5

Currently, this is just something I am curious about, I don't have any code I am working on but I am wondering how this could be achieved...

Lets say for example that I have an application that tracks the results of all the football teams in the world. What I want to be able to do is to identify the longest "win" streak for any given team.

I imagine I would most likely have some sort of data table like so:

  • MatchDate datetime
  • TeamA string
  • TeamB string
  • TeamAGoals int
  • TeamBGoals int

So what I would want to do for example is find the longest win streak where TeamA = "My Team" and obviously this would mean TeamAGoals must be greater than TeamBGoals.

As I have said, this is all just for example. It may be better for a different DB design for something like this. But the root question is how to calculate the longest streak/run of matching results.

musefan
  • 47,875
  • 21
  • 135
  • 185
  • 2
    If you want the "most efficient" you probably don't want to use LINQ in the first place. Personally I value ease of understanding and maintainability over efficiency, unless performance becomes an issue. There's no point in breaking your back improving the performance if you don't need it. – Doctor Jones Oct 16 '12 at 10:45
  • @DoctaJonez: A fair point, I just wanted to try to encourage answers to consider performance. Imagine if I wanted something like a grid of teams ordered by win streak - performance might then become an issue. However, I do want to stick with LINQ on this one, so any efficiency lost by that will have to be accepted on my part ;) – musefan Oct 16 '12 at 10:48
  • Don't forget to add Where TeamB = "My Team" and TeamBGoals > TeamAGoals, or are you after Longest home games streak? or would you're database contain 2 entries for each match? – James Oct 16 '12 at 11:02
  • @JamesB: Yeah good point, I guess getting both all wins, and home wins would be useful but I imagine it should be simply to work one out once I know how to do the other – musefan Oct 16 '12 at 11:43

4 Answers4

4

This is an old question now, but I just had to solve the same problem myself, and thought people might be interested in a fully LINQ implementation of Rawling's LongestStreak extension method. This uses Aggregate with a seed and result selector to run through the list.

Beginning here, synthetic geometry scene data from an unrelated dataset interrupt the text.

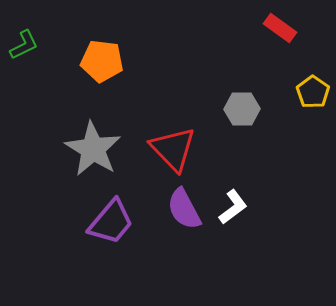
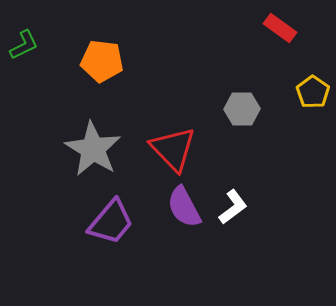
purple semicircle: moved 2 px up
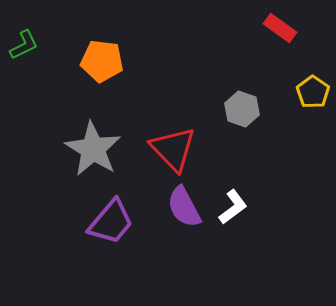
gray hexagon: rotated 20 degrees clockwise
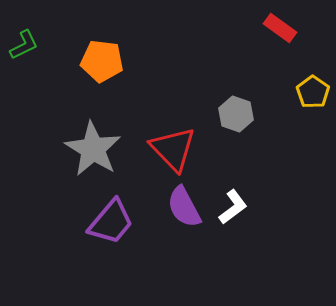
gray hexagon: moved 6 px left, 5 px down
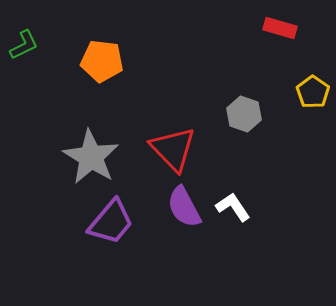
red rectangle: rotated 20 degrees counterclockwise
gray hexagon: moved 8 px right
gray star: moved 2 px left, 8 px down
white L-shape: rotated 87 degrees counterclockwise
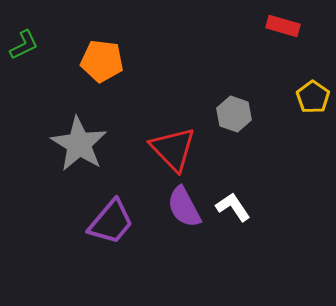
red rectangle: moved 3 px right, 2 px up
yellow pentagon: moved 5 px down
gray hexagon: moved 10 px left
gray star: moved 12 px left, 13 px up
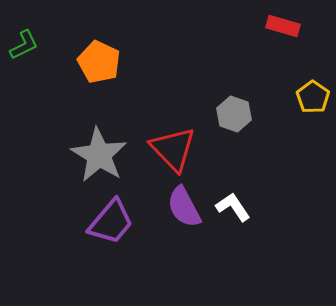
orange pentagon: moved 3 px left, 1 px down; rotated 18 degrees clockwise
gray star: moved 20 px right, 11 px down
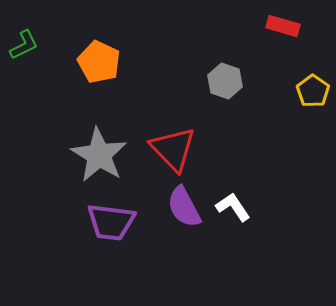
yellow pentagon: moved 6 px up
gray hexagon: moved 9 px left, 33 px up
purple trapezoid: rotated 57 degrees clockwise
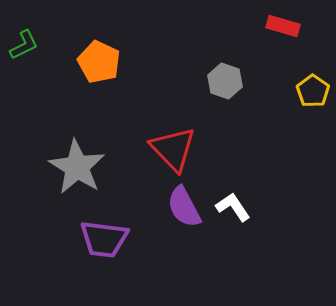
gray star: moved 22 px left, 12 px down
purple trapezoid: moved 7 px left, 17 px down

    public static int LongestStreak<TSource>(
        this IEnumerable<TSource> source,
        Func<TSource, bool> predicate)
    {
        return source.Aggregate(
            new {Longest = 0, Current = 0},
            (agg, element) => predicate(element) ? 
                new {Longest = Math.Max(agg.Longest, agg.Current + 1), Current = agg.Current + 1} : 
                new {agg.Longest, Current = 0},
            agg => agg.Longest);
    }
NickN
  • 61
  • 4
3

There's no out-of-the-box LINQ method to count streaks, so you'll need a custom LINQy method such as

public static int LongestStreak<TSource>(
    this IEnumerable<TSource> source,
    Func<TSource, bool> predicate)
{
    int longestStreak = 0;
    int currentStreak = 0;
    foreach (TSource s in source)
    {
        if (predicate(s))
            currentStreak++;
        else
        {
            if (currentStreak > longestStreak) longestStreak = currentStreak;
            currentStreak = 0;
        }
    }
    if (currentStreak > longestStreak) longestStreak = currentStreak;
    return longestStreak;
}

Then, to use this, first turn each "match result" into a pair of "team results".

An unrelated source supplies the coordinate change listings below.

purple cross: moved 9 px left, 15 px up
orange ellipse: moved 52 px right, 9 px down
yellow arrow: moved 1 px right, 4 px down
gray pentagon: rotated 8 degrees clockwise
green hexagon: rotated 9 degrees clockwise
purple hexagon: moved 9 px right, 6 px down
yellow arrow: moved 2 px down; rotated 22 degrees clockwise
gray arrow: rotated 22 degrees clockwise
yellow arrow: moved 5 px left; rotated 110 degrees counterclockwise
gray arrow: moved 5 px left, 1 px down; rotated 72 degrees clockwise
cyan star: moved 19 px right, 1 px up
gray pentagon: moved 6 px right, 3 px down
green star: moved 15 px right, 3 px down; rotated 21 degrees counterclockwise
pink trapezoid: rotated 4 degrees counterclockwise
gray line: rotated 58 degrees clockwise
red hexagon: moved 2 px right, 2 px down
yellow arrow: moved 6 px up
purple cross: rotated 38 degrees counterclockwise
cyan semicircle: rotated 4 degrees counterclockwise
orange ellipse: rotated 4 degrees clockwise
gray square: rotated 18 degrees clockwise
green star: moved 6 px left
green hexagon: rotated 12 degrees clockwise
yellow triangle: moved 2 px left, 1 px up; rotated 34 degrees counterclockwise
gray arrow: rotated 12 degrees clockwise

var teamResults = matches.SelectMany(m => new[] {
        new {
            MatchDate = m.MatchDate,
            Team = m.TeamA,
            Won = m.TeamAGoals > m.TeamBGoals },
        new {
            MatchDate = m.MatchDate,
            Team = m.TeamB,
            Won = m.TeamBGoals > m.TeamAGoals }
    });

Group these by team.

var groupedResults = teamResults.GroupBy(r => r.Team);

Then calculate the streaks.

var streaks = groupedResults.Select(g => new
    {
        Team = g.Key,
        StreakLength = g
            // unnecessary if the matches were ordered originally
            .OrderBy(r => r.MatchDate)
            .LongestStreak(r => r.Won)
    });

If you want the longest streak only, use MoreLinq's MaxBy; if you want them all ordered, you can use OrderByDescending(s => s.StreakLength).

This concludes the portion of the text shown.